本当に必要なこと

   中1 あかえか(akaeka)  2026年1月2日

 産業革命以来、機械は人々の生活を豊かにし、それが人類の幸福になるものだと信じられてきた。だが最近になって、それがすべてではないことが反省されるようになった。これまでの建築は芸術性と工学的な技術に重点が置かれていた。それが都市という空間にまで拡大し、他方では細分化されてきた現在では、その底流に生物学的なものの見方、考え方がしっかり根を下していないと本当に人間のためのものになりえないということが、今反省され始めている。環境が美しくあることは確かに望ましいことだが、芸術第一では庶民には住めない。庶民は人間であるより先にまず生物で、生物はもっと泥臭いということがいつの間にか忘れられていた。それに気が付いたのである。
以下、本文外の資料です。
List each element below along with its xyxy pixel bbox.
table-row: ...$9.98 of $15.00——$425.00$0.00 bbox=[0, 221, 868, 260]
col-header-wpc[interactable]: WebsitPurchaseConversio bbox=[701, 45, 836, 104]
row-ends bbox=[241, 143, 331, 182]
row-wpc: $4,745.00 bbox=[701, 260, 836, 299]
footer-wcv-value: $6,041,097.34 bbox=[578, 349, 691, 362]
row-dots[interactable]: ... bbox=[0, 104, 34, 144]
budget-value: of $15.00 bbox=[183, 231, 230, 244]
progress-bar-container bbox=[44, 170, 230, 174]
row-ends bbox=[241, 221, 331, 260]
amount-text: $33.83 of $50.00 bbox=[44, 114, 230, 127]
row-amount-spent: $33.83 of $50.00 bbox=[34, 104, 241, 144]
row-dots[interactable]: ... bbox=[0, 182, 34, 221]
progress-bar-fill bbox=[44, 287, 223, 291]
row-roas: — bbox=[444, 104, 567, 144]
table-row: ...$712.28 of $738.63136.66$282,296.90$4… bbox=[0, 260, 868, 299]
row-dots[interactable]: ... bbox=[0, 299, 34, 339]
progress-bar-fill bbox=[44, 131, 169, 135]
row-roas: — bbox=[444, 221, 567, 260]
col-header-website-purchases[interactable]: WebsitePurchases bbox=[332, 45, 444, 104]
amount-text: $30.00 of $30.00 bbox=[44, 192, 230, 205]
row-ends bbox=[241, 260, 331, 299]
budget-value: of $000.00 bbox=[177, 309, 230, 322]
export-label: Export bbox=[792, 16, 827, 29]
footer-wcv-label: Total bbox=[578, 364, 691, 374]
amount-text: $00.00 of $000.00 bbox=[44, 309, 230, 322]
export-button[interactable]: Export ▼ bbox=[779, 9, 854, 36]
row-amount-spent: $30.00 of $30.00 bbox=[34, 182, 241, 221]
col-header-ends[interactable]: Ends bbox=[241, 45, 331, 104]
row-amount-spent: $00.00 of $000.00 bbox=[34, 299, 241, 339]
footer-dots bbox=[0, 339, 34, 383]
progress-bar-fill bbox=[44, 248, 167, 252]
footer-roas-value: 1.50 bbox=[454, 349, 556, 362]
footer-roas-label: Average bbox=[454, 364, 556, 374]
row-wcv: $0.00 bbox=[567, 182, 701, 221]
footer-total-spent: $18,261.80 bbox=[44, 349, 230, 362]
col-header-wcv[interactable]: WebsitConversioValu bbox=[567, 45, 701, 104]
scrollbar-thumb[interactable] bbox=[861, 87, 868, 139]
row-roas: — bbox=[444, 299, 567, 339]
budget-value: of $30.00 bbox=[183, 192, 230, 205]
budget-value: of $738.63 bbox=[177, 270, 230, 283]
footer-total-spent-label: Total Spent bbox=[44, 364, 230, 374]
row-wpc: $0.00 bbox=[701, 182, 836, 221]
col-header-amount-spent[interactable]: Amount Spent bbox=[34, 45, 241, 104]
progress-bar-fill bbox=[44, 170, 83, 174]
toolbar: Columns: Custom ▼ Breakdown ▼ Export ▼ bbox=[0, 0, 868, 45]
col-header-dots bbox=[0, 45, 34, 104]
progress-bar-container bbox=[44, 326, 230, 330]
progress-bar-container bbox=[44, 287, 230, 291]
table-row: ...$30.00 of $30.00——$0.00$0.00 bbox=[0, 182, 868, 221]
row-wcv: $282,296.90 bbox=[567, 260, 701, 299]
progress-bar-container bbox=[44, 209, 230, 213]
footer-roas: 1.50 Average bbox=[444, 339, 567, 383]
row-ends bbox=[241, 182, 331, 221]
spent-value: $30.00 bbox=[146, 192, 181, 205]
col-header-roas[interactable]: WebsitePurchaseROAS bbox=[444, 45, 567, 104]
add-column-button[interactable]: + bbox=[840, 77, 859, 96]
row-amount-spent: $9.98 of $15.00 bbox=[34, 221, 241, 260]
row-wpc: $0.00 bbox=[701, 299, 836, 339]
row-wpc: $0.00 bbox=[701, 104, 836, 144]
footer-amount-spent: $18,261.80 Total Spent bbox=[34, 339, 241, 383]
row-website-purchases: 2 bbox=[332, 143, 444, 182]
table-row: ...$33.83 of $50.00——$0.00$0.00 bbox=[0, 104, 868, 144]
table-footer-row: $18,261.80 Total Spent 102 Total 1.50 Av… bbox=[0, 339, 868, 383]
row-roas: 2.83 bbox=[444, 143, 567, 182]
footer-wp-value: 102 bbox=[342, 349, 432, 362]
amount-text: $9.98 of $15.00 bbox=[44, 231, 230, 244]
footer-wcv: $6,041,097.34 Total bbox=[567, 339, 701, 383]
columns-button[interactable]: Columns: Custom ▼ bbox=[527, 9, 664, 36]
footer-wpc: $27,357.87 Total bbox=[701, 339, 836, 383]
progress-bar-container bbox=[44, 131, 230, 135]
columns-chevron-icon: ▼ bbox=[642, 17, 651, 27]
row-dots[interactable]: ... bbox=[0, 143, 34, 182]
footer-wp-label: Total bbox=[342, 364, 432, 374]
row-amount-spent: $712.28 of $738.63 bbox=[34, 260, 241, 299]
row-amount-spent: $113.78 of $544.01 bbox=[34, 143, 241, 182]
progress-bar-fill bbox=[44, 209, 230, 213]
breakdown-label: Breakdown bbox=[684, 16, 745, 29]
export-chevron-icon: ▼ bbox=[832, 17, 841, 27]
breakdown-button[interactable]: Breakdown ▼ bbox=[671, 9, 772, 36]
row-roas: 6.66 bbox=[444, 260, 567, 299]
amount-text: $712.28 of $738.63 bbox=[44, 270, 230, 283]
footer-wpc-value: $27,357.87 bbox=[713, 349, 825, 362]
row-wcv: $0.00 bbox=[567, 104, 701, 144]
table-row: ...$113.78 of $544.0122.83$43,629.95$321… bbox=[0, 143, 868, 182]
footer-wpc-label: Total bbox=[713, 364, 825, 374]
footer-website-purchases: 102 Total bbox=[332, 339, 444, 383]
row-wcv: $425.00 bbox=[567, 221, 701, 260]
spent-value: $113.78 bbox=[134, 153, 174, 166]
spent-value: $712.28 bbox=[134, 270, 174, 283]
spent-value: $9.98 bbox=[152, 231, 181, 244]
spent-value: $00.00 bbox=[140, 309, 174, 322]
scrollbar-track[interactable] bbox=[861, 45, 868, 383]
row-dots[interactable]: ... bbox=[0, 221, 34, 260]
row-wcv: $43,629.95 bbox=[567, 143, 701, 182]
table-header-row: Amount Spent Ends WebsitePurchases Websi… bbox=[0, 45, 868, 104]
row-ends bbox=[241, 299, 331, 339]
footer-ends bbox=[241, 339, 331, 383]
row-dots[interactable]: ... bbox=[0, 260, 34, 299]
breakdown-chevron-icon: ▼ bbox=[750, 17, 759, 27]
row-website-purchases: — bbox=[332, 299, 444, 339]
 整った外見よりも利用のしやすさや機能のほうが大切だ。

 そう思う理由は第一に、整いすぎた環境では自分が成長できなくなるからだ。例えば、私は最近、国語の授業で「不便の価値を見つめなおす」という題材を勉強している。その文章は、不便には不便の良さがあり、便利には便利の悪さがある。」という内容が書かれている。その文章の不便の良さの例では、介護施設内の急な階段や、幼稚園のデコボコな園庭がのっていた。私も、幼稚園のデコボコな園庭は体のバランス感覚や、身体能力を上げる効果があると思う。最近は、子供の体力が低下していることが問題になっていて、令和元年から三年連続で体力の測定値が落ちているそうだ。だから、このような園庭が増えていったら、少しでも体力を上げることができると思う。

 整った外見よりも、利用のしやすさや機能のほうが大切だと思う第二の理由は、いくらその建物の外見が美しくても、災害などの非常事態の時は何の役割も果たすことができないからだ。例えば、2024年の1月1日に発生し、今年で2年目になる能登半島地震が起こった石川県では、現在も仮設住宅で生活をしている人が大勢いるそうだ。もし、その仮設住宅を建てる時に耐久性や、建てる時間の速さなどよりも、芸術や見た目の良さを第一に考えていたら、「安全に雨風をしのぐ」や、「必要最低限のものを置く」などの仮設住宅の意味がほとんどなくなってしまうと思う。

 確かに、衛生的でなく、足の踏み場もないほどに散らかっている場所に住みたくはない。しかし、「初心、忘れるべからず。」という言葉があるように、本当に必要なことが何なのかを考えながら行動することが大切だ。